▸ YOUR INSTRUCTIONS: With the pictures excluded, reproduce all of the data exactly.

▸ DATA EXCERPTS:
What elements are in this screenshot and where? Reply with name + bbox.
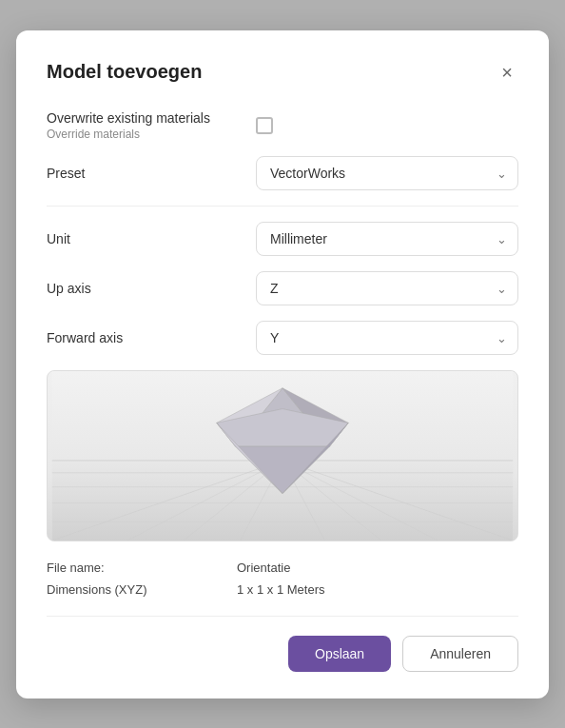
up-axis-select-wrapper: Z Y X ⌄ <box>256 271 518 305</box>
up-axis-label: Up axis <box>47 281 256 296</box>
preset-row: Preset VectorWorks Custom Default ⌄ <box>47 156 518 190</box>
file-name-label: File name: <box>47 561 199 575</box>
up-axis-row: Up axis Z Y X ⌄ <box>47 271 518 305</box>
model-dialog: Model toevoegen × Overwrite existing mat… <box>16 30 549 698</box>
save-button[interactable]: Opslaan <box>288 636 391 672</box>
up-axis-label-block: Up axis <box>47 281 256 296</box>
dialog-header: Model toevoegen × <box>47 61 518 84</box>
forward-axis-select-wrapper: Y Z X ⌄ <box>256 321 518 355</box>
overwrite-row: Overwrite existing materials Override ma… <box>47 110 518 141</box>
unit-control: Millimeter Centimeter Meter Inch Foot ⌄ <box>256 222 518 256</box>
forward-axis-label-block: Forward axis <box>47 330 256 345</box>
unit-label: Unit <box>47 231 256 246</box>
info-row-1: File name: Orientatie <box>47 561 518 575</box>
unit-select-wrapper: Millimeter Centimeter Meter Inch Foot ⌄ <box>256 222 518 256</box>
unit-label-block: Unit <box>47 231 256 246</box>
dimensions-value: 1 x 1 x 1 Meters <box>237 582 324 597</box>
forward-axis-control: Y Z X ⌄ <box>256 321 518 355</box>
3d-preview <box>47 370 518 541</box>
info-row-2: Dimensions (XYZ) 1 x 1 x 1 Meters <box>47 582 518 597</box>
close-button[interactable]: × <box>496 61 518 84</box>
overwrite-label-block: Overwrite existing materials Override ma… <box>47 110 256 141</box>
orientatie-label: Orientatie <box>237 561 290 575</box>
forward-axis-label: Forward axis <box>47 330 256 345</box>
forward-axis-row: Forward axis Y Z X ⌄ <box>47 321 518 355</box>
overwrite-sublabel: Override materials <box>47 128 256 141</box>
up-axis-control: Z Y X ⌄ <box>256 271 518 305</box>
preview-svg <box>48 371 517 541</box>
overwrite-checkbox-area <box>256 117 518 134</box>
footer-divider <box>47 616 518 617</box>
dialog-footer: Opslaan Annuleren <box>47 636 518 672</box>
forward-axis-select[interactable]: Y Z X <box>256 321 518 355</box>
cancel-button[interactable]: Annuleren <box>402 636 518 672</box>
preset-label: Preset <box>47 166 256 181</box>
unit-row: Unit Millimeter Centimeter Meter Inch Fo… <box>47 222 518 256</box>
overwrite-checkbox[interactable] <box>256 117 273 134</box>
preset-select-wrapper: VectorWorks Custom Default ⌄ <box>256 156 518 190</box>
dialog-title: Model toevoegen <box>47 61 202 83</box>
preset-select[interactable]: VectorWorks Custom Default <box>256 156 518 190</box>
divider-1 <box>47 206 518 207</box>
preset-control: VectorWorks Custom Default ⌄ <box>256 156 518 190</box>
unit-select[interactable]: Millimeter Centimeter Meter Inch Foot <box>256 222 518 256</box>
overwrite-label: Overwrite existing materials <box>47 110 256 126</box>
dimensions-label: Dimensions (XYZ) <box>47 582 199 597</box>
preset-label-block: Preset <box>47 166 256 181</box>
up-axis-select[interactable]: Z Y X <box>256 271 518 305</box>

▸ TASK OUTPUT:
What elements are in this screenshot and where? Reply with name + bbox.
up-axis-select-wrapper: Z Y X ⌄ <box>256 271 518 305</box>
up-axis-label: Up axis <box>47 281 256 296</box>
preset-row: Preset VectorWorks Custom Default ⌄ <box>47 156 518 190</box>
file-name-label: File name: <box>47 561 199 575</box>
up-axis-row: Up axis Z Y X ⌄ <box>47 271 518 305</box>
model-dialog: Model toevoegen × Overwrite existing mat… <box>16 30 549 698</box>
save-button[interactable]: Opslaan <box>288 636 391 672</box>
up-axis-label-block: Up axis <box>47 281 256 296</box>
dialog-header: Model toevoegen × <box>47 61 518 84</box>
forward-axis-select-wrapper: Y Z X ⌄ <box>256 321 518 355</box>
overwrite-row: Overwrite existing materials Override ma… <box>47 110 518 141</box>
unit-control: Millimeter Centimeter Meter Inch Foot ⌄ <box>256 222 518 256</box>
forward-axis-label-block: Forward axis <box>47 330 256 345</box>
unit-label: Unit <box>47 231 256 246</box>
info-row-1: File name: Orientatie <box>47 561 518 575</box>
unit-select-wrapper: Millimeter Centimeter Meter Inch Foot ⌄ <box>256 222 518 256</box>
unit-label-block: Unit <box>47 231 256 246</box>
dimensions-value: 1 x 1 x 1 Meters <box>237 582 324 597</box>
forward-axis-control: Y Z X ⌄ <box>256 321 518 355</box>
3d-preview <box>47 370 518 541</box>
info-row-2: Dimensions (XYZ) 1 x 1 x 1 Meters <box>47 582 518 597</box>
close-button[interactable]: × <box>496 61 518 84</box>
overwrite-label-block: Overwrite existing materials Override ma… <box>47 110 256 141</box>
orientatie-label: Orientatie <box>237 561 290 575</box>
forward-axis-label: Forward axis <box>47 330 256 345</box>
forward-axis-row: Forward axis Y Z X ⌄ <box>47 321 518 355</box>
overwrite-sublabel: Override materials <box>47 128 256 141</box>
up-axis-control: Z Y X ⌄ <box>256 271 518 305</box>
preview-svg <box>48 371 517 541</box>
overwrite-checkbox-area <box>256 117 518 134</box>
footer-divider <box>47 616 518 617</box>
dialog-footer: Opslaan Annuleren <box>47 636 518 672</box>
forward-axis-select[interactable]: Y Z X <box>256 321 518 355</box>
cancel-button[interactable]: Annuleren <box>402 636 518 672</box>
preset-label: Preset <box>47 166 256 181</box>
unit-row: Unit Millimeter Centimeter Meter Inch Fo… <box>47 222 518 256</box>
overwrite-checkbox[interactable] <box>256 117 273 134</box>
preset-select-wrapper: VectorWorks Custom Default ⌄ <box>256 156 518 190</box>
dialog-title: Model toevoegen <box>47 61 202 83</box>
preset-select[interactable]: VectorWorks Custom Default <box>256 156 518 190</box>
divider-1 <box>47 206 518 207</box>
preset-control: VectorWorks Custom Default ⌄ <box>256 156 518 190</box>
unit-select[interactable]: Millimeter Centimeter Meter Inch Foot <box>256 222 518 256</box>
overwrite-label: Overwrite existing materials <box>47 110 256 126</box>
dimensions-label: Dimensions (XYZ) <box>47 582 199 597</box>
preset-label-block: Preset <box>47 166 256 181</box>
up-axis-select[interactable]: Z Y X <box>256 271 518 305</box>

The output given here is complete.